Target Abstraction & Host Decoupling
Golden Gate-generated simulators are deterministic, cycle-exact representations of the source RTL fed to the compiler. To achieve this, Golden Gate consumes input RTL (as FIRRTL) and transforms it into a latency-insensitive bounded dataflow network (LI-BDN) representation of the same RTL.
The Target as a Dataflow Graph
Dataflow graphs in Golden Gate consist of models, tokens, and channels:
Models – the nodes of the graph, these capture the behavior of the target machine by consuming and producing tokens.
Tokens – the messages of dataflow graph, these represent a hardware value as they would appear on a wire after they have converged for a given cycle.
Channels – the edges of the graph, these connect the output port of one model to the input of another.
In this system, time advances locally in each model. A model advances once cycle in simulated time when it consumes one token from each of its input ports and enqueues one token into each of its output ports. Models are latency-insensitive: they can tolerate variable input token latency as well as backpressure on output channels. Give a sequence of input tokens for each input port, a correctly implemented model will produce the same sequence of tokens on each of its outputs, regardless of when those input tokens arrive.
We give an example below of a dataflow graph representation of a 32-bit adder, simulating two cycles of execution.
In Golden Gate, there are two dimensions of model implementation:
1) CPU- or FPGA-hosted: simply, where the model is going to execute. CPU-hosted models, being software, are more flexible and easy to debug but slow. Conversely, FPGA-hosted models are fast, but more difficult to write and debug.
2) Cycle-Exact or Abstract: cycle-exact models faithfully implement a chunk of the SoC’s RTL~(this formalized later), where as abstract models are handwritten and trade fidelity for reduced complexity, better simulation performance, improved resource utilization, etc…
Hybrid, CPU-FPGA-hosted models are common. Here, a common pattern is write an RTL timing-model and a software functional model.
Expressing the Target Graph
The target graph is captured in the FIRRTL for your target. The bulk of the RTL for your system will be transformed by Golden Gate into one or more cycle-exact, FPGA-hosted models. You introduce abstract, FPGA-hosted models and CPU-hosted models into the graph by using Target-to-Host Bridges. During compilation, Golden Gate extracts the target-side of the bridge, and instantiates your custom RTL, called an BridgeModule, which together with a CPU-hosted Bridge Driver, gives you the means to model arbitrary target-behavior. We expand on this in the Bridge section.
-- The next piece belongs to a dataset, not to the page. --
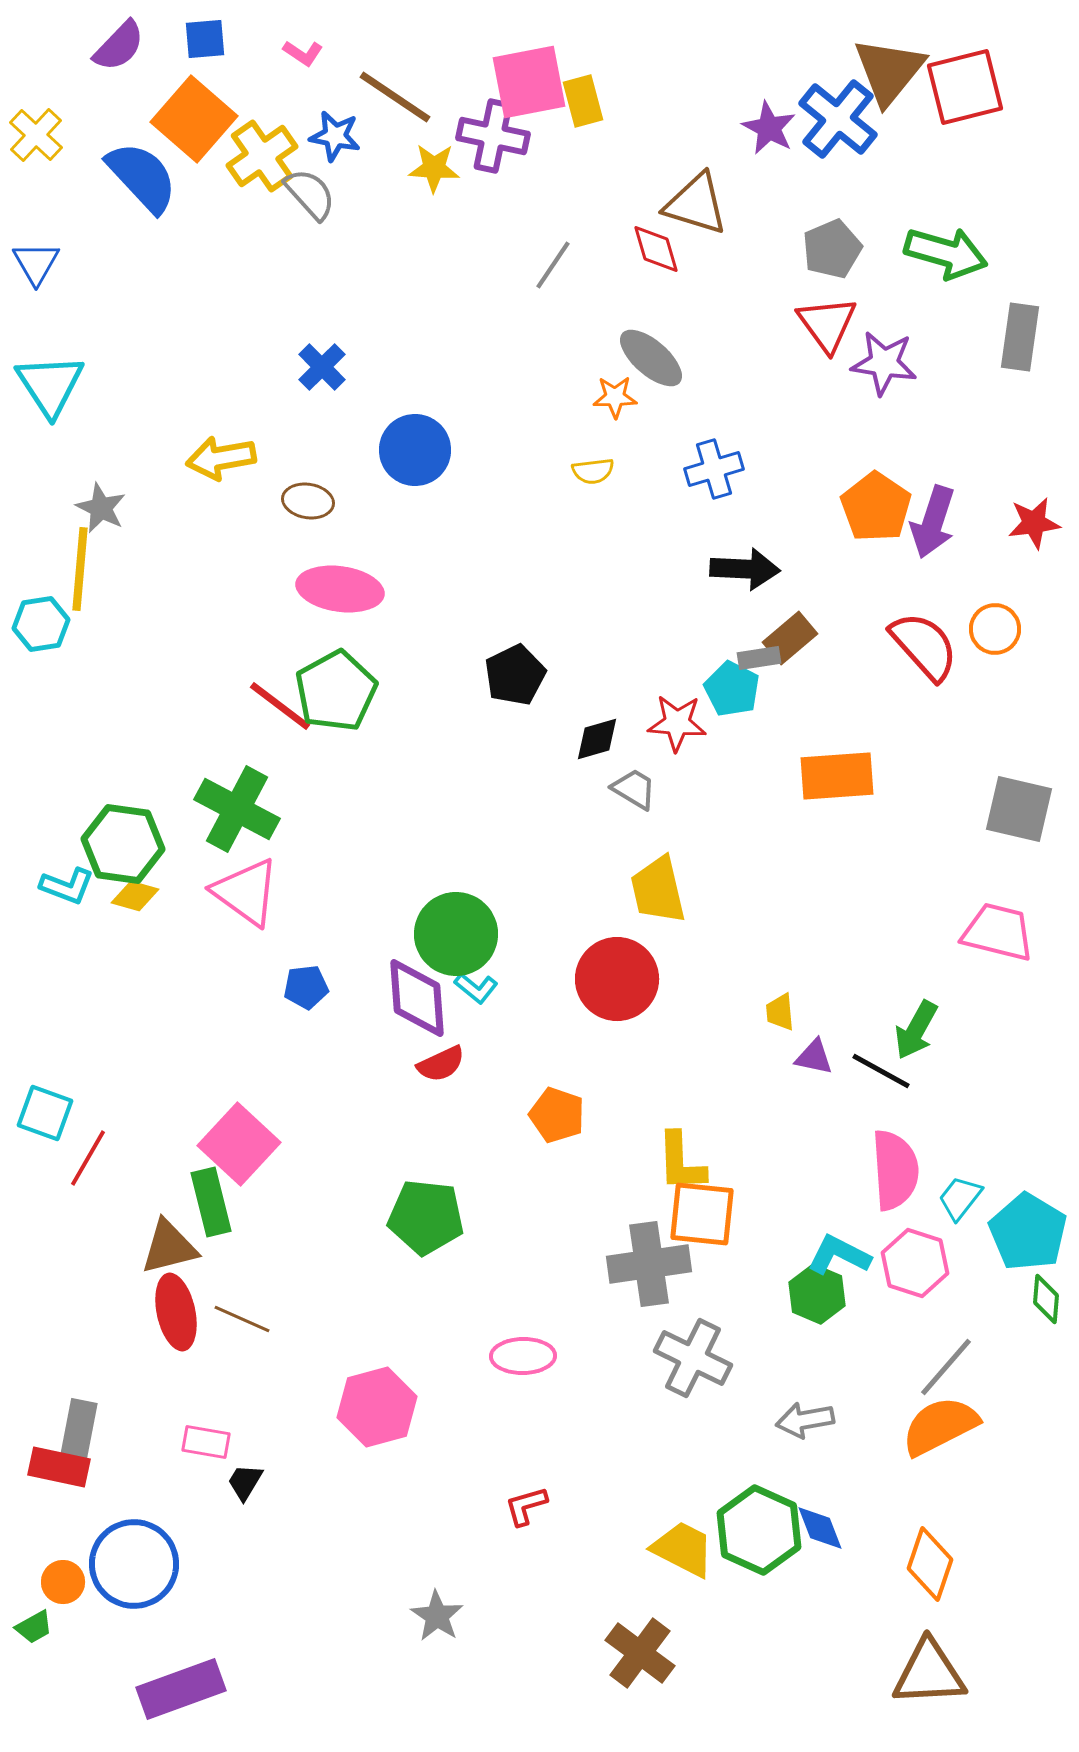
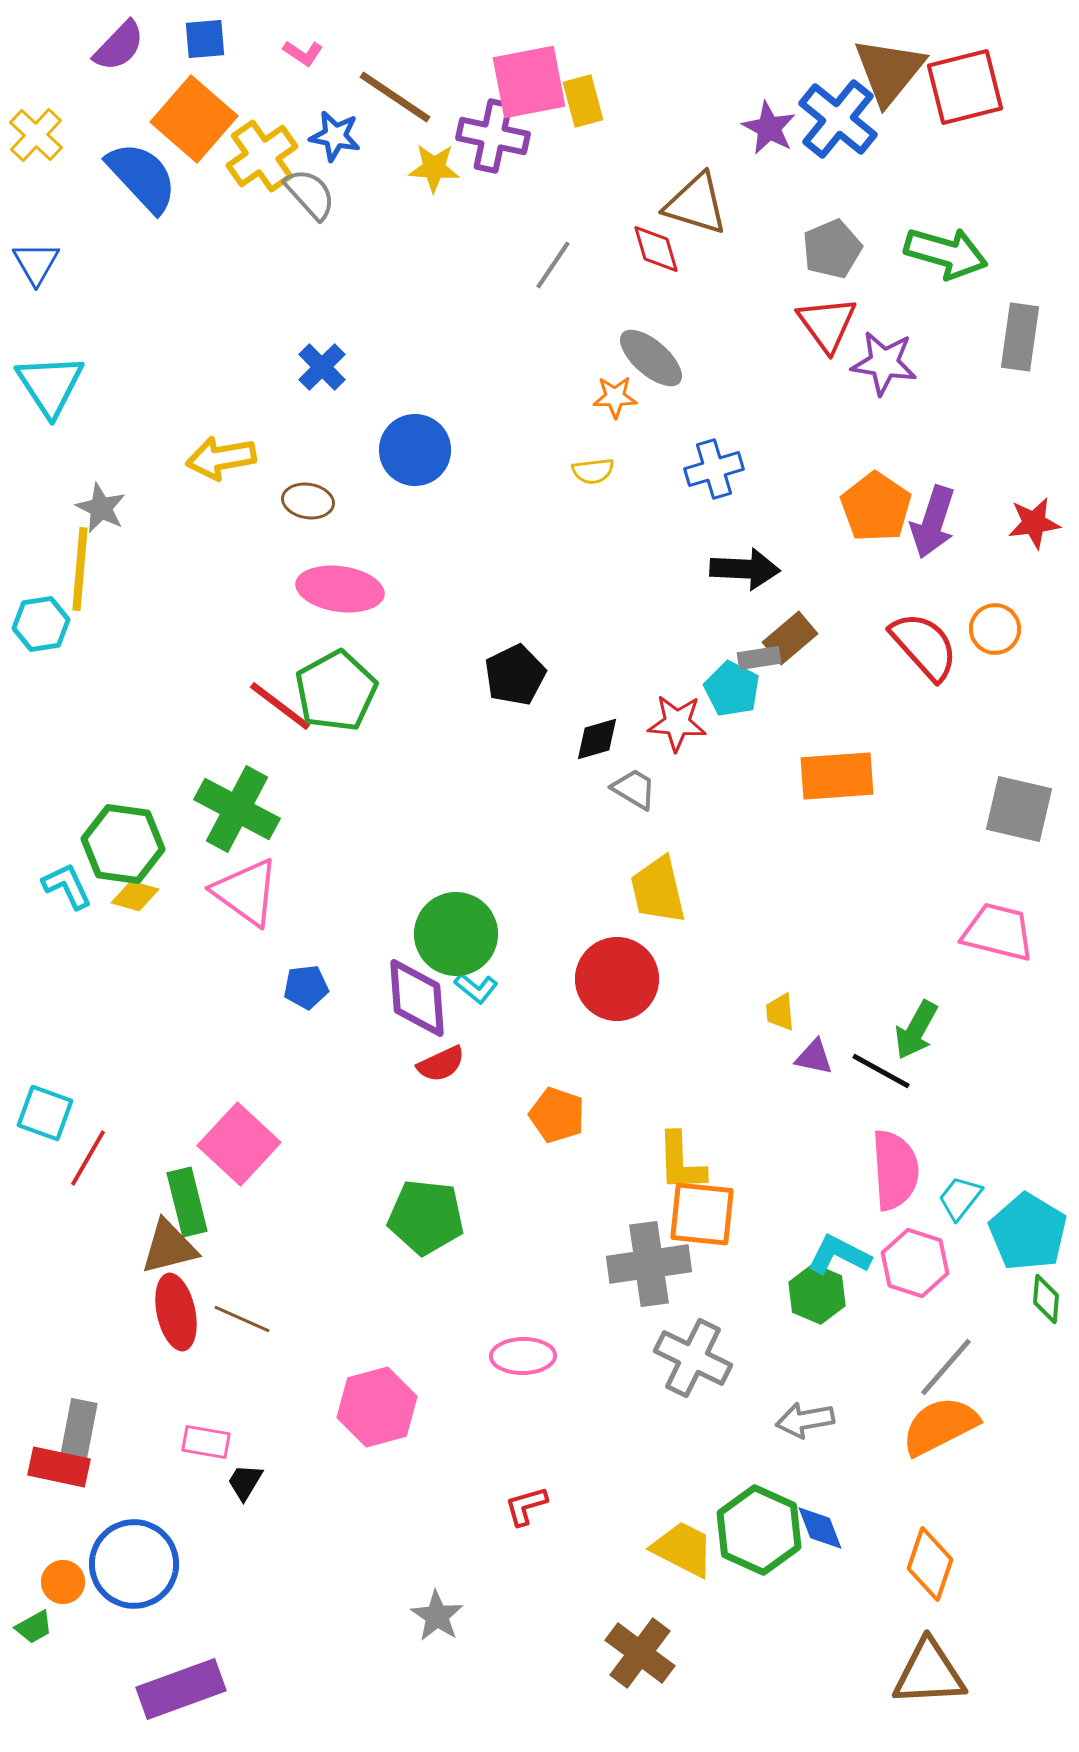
cyan L-shape at (67, 886): rotated 136 degrees counterclockwise
green rectangle at (211, 1202): moved 24 px left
Latency-Insensitive Bounded Dataflow Networks
In order for the resulting simulator to be a faithful representation of the target RTL, models must adhere to three properties. We refer the reader to the LI-BDN paper for the formal definitions of these properties. English language equivalents follow.
Partial Implementation: The model output token behavior matches the cycle-by-cyle output of the reference RTL, given the same input provided to both the reference RTL and the model (as a arbitrarily delayed token stream). Cycle exact models must implement PI, whereas abstract models do not.
The remaining two properties ensure the graph does not deadlock, and must be implemented by both cycle-exact and abstract models.
Self-Cleaning: A model that has enqueued N tokens into each of it’s output ports must eventually dequeue N tokens from each of it’s input ports.
No Extranenous Dependencies: If a given output channel of an LI-BDN simulation model has received a number of tokens no greater than any other channel, and if the model receives all input tokens required to compute the next output token for that channel, the model must eventually enqueue that output token, regardless of future external activity. Here, a model enqueueing an output token is synonymous with the corresponding output channel “receiving” the token.